Indeed, the functionality for landmark extraction is in video_extractor.py For ease of use I have just updated the repository with a script that precomputes landmarks: extract_landmarks.py

rra94 commented 4 years ago

thanks! I'll try it out this weekend and close this issue.

rra94 commented 4 years ago

Hi,

I was able to precompute landmarks and had added the landmarks directory as --landmark_root .

Now I get this error.

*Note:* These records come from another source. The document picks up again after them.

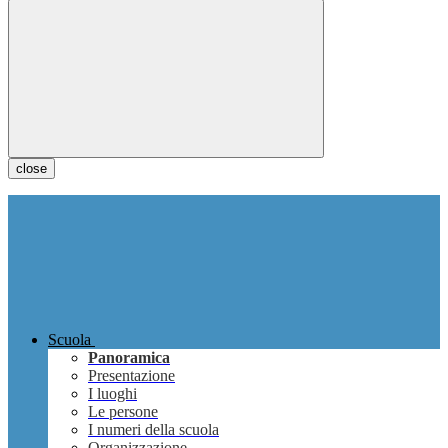
close
Scuola
Panoramica
Presentazione
I luoghi
Le persone
I numeri della scuola
Organizzazione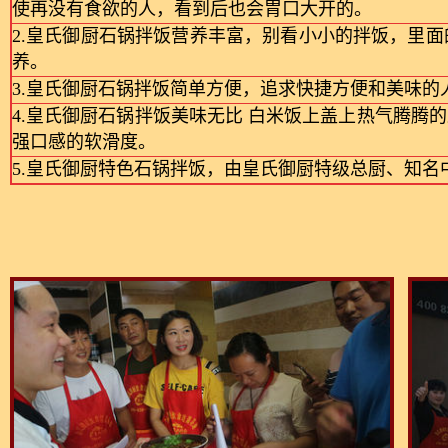
使再没有食欲的人，看到后也会胃口大开的。
2.皇氏御厨石锅拌饭营养丰富，别看小小的拌饭，里
养。
3.皇氏御厨石锅拌饭简单方便，追求快捷方便和美味
4.皇氏御厨石锅拌饭美味无比 白米饭上盖上热气腾
强口感的软滑度。
5.皇氏御厨特色石锅拌饭，由皇氏御厨特级总厨、知名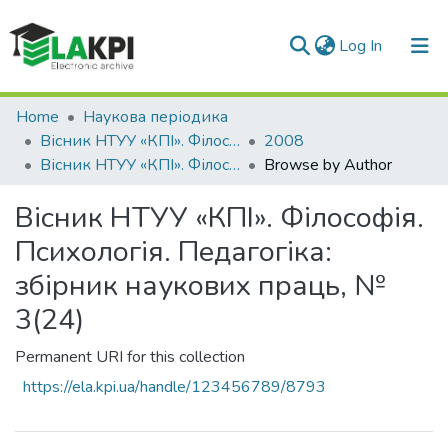
(current)
Log In
Communities & Collections
Home
Наукова періодика
Вісник НТУУ «КПІ». Філософія. Психологія. Педагогіка
2008
All of DSpace
Вісник НТУУ «КПІ». Філософія. Психологія. Педагогіка: збірник наукових праць, № 3(24)
Browse by Author
Вісник НТУУ «КПІ». Філософія.
Психологія. Педагогіка:
збірник наукових праць, №
3(24)
Permanent URI for this collection
https://ela.kpi.ua/handle/123456789/8793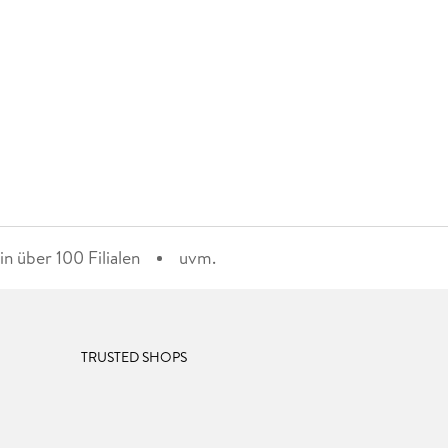
n über 100 Filialen
uvm.
TRUSTED SHOPS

Do I have to do something else as well?

Total number of parameters: 5535618 Summary: Encoder - 3400994 Generator - 54556603 Discriminators - 11071236 Total - 69028833 Start training from epoch 0 computing lands Asking for 9 frames out of 0; using replace mode computing lands Asking for 9 frames out of 0; using replace mode computing lands Asking for 9 frames out of 0; using replace mode Traceback (most recent call last): File "CainGAN/train.py", line 103, in main() File "CainGAN/train.py", line 99, in main train() File "CainGAN/train.py", line 42, in train for i_batch, (frames, marks, i) in enumerate(dataLoader, start=staring_point): File "/usr/local/envs/fewshot/lib/python3.6/site-packages/torch/utils/data/dataloader.py", line 582, in next return self._process_next_batch(batch) File "/usr/local/envs/fewshot/lib/python3.6/site-packages/torch/utils/data/dataloader.py", line 608, in _process_next_batch raise batch.exc_type(batch.exc_msg) ValueError: Traceback (most recent call last): File "/usr/local/envs/fewshot/lib/python3.6/site-packages/torch/utils/data/_utils/worker.py", line 99, in _worker_loop samples = collate_fn([dataset[i] for i in batch_indices]) File "/usr/local/envs/fewshot/lib/python3.6/site-packages/torch/utils/data/_utils/worker.py", line 99, in samples = collate_fn([dataset[i] for i in batch_indices]) File "/content/CainGAN/dataset/vid_dataset.py", line 55, in getitem frames = select_frames(self.video_paths[index], self.K) File "/content/CainGAN/dataset/video_extractor.py", line 92, in select_frames frame_idxs = sample_frames(length, K, mandatory=mandatory) File "/content/CainGAN/dataset/video_extractor.py", line 20, in sample_frames sampled = np.random.choice(options, K, replace=True) File "mtrand.pyx", line 1125, in mtrand.RandomState.choice ValueError: 'a' cannot be empty unless no samples are taken

TArdelean commented 4 years ago

From your logs: computing lands -> Means that the precomputed landmark path was not actually found. Check again if the paths are correctly configured. First log line should tell you if they were loaded properly: print(f"Preprocessed landmarks {pres} out of {len(video_paths)}") Asking for 9 frames out of 0; using replace mode -> Means you actually have problems with loading the videos too. Make sure the paths are appropriate.